Johnson & Placke, Attorneys, by Kenneth Harper, West Monroe, for Appellee.

Before GASKINS, CARAWAY & PEATROSS, JJ.

PEATROSS, J.

This is an appeal from a judgment of the trial court sustaining an Exception of Res Judicata filed by Defendant, Alton Ray Bond ("Alton"). The only issue is whether the trial court erred in sustaining the exception. Finding no error, we affirm the judgment of the trial court.

FACTS AND PROCEDURAL BACKGROUND

This is a dispute among brothers over the cutting of timber on land that was owned by the brothers. Johnny Mac Bond and Herman C. Bond each owned an undivided one-fifth interest in the subject land and Alton Ray Bond owned an undivided three-fifth interest in the land. Alton cut timber on the land without Johnny's and Herman's permission; and, on September 16, 1999, Johnny and Herman filed suit in Jackson Parish against Alton (docket # 27,420, hereinafter "the first suit") alleging that Alton acted in "extreme bad faith" in cutting the timber without permission and had refused to account for the proceeds of the sale.[1] The petition prayed for treble damages for the bad faith cutting of the timber and attorney fees. That case went to trial and evidence was adduced regarding the cutting and sale of the timber. Finding that Alton had cut the timber without permission of Johnny and Herman, the trial court awarded Herman three times one-fifth of the total receipts of the timber cut with no set-off. As to Johnny, the trial court held that, although the timber was cut without his permission, his claim had prescribed because he admitted that he knew about the cutting of the timber more than one year prior to filing suit. Johnny did not appeal the judgment.

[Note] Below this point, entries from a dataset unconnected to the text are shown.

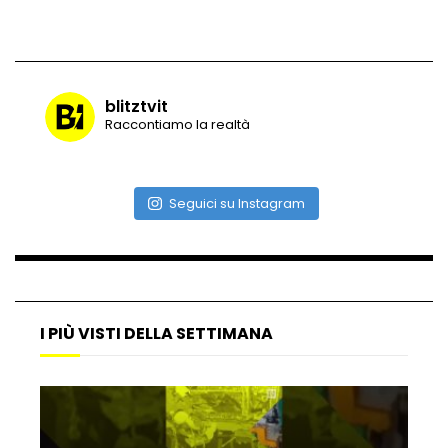
Vulcano di ghiaccio a New York #neve
#snow
blitztvit
Raccontiamo la realtà
Ammiocuggino con la ruspa… finisce
male
Seguici su Instagram
Atterraggio di emergenza tra le auto:
attimi di paura
I PIÙ VISTI DELLA SETTIMANA
Incidente aereo a Mogadiscio, aereo
perde il controllo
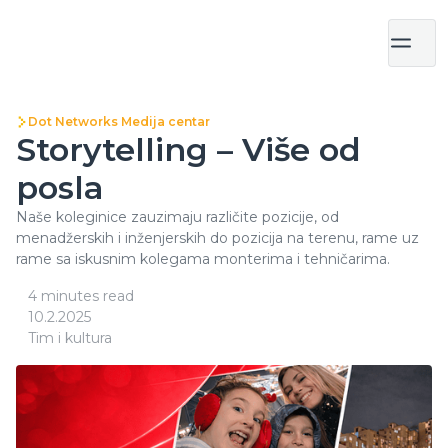
Dot Networks Medija centar
Storytelling – Više od
posla
Naše koleginice zauzimaju različite pozicije, od
menadžerskih i inženjerskih do pozicija na terenu, rame uz
rame sa iskusnim kolegama monterima i tehničarima.
4 minutes read
10.2.2025
Tim i kultura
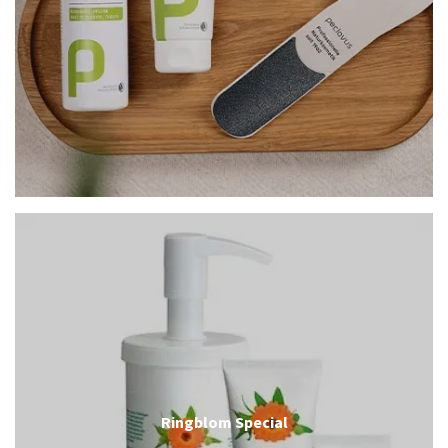
Ringblom Special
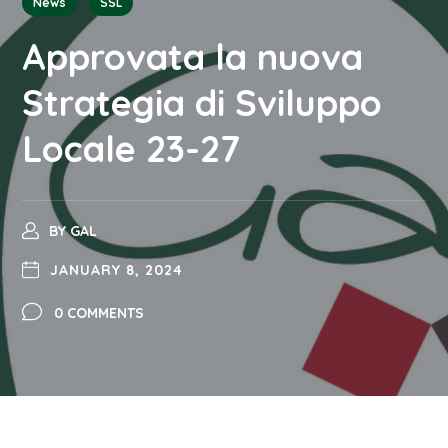
News
SSL
Approvata la nuova
Strategia di Sviluppo
Locale 23-27
BY
GAL
JANUARY 8, 2024
0 COMMENTS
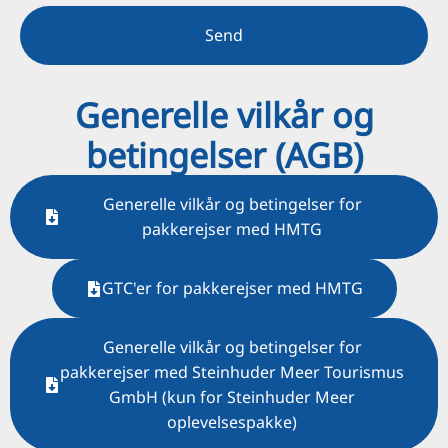
Send
Generelle vilkår og
betingelser (AGB)
Generelle vilkår og betingelser for
pakkerejser med HMTG
GTC'er for pakkerejser med HMTG
Generelle vilkår og betingelser for
pakkerejser med Steinhuder Meer Tourismus
GmbH (kun for Steinhuder Meer
oplevelsespakke)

Subsequently, on April 17, 2001, Johnny filed the instant suit seeking an accounting and his one-fifth interest in the proceeds from the sale of the timber. Alton filed an Exception of Res Judicata based on the judgment in the first suit and it was sustained. On appeal, a panel of this court reversed and remanded the matter because there were no pleadings, judgment *1003 or any part of the record from the first suit (the suit on which the Exception of Res Judicata was based) filed into evidence in support of the exception from which the trial court (or this court) could determine the issue of res judicata. See Bond v. Bond, 35,971 (La.App.2d Cir.4/3/02), 813 So.2d 1148. On remand, the suit record in the first suit was introduced into evidence and Alton filed a second Exception of Res Judicata which was again sustained by the trial court. This appeal ensued.

DISCUSSION

There is no dispute in this case that both suits involved the same parties, but Johnny argues that the issue he now seeks to litigate was not addressed or litigated in the first suit. He submits, therefore, that the Exception of Res Judicata should have been denied. We disagree.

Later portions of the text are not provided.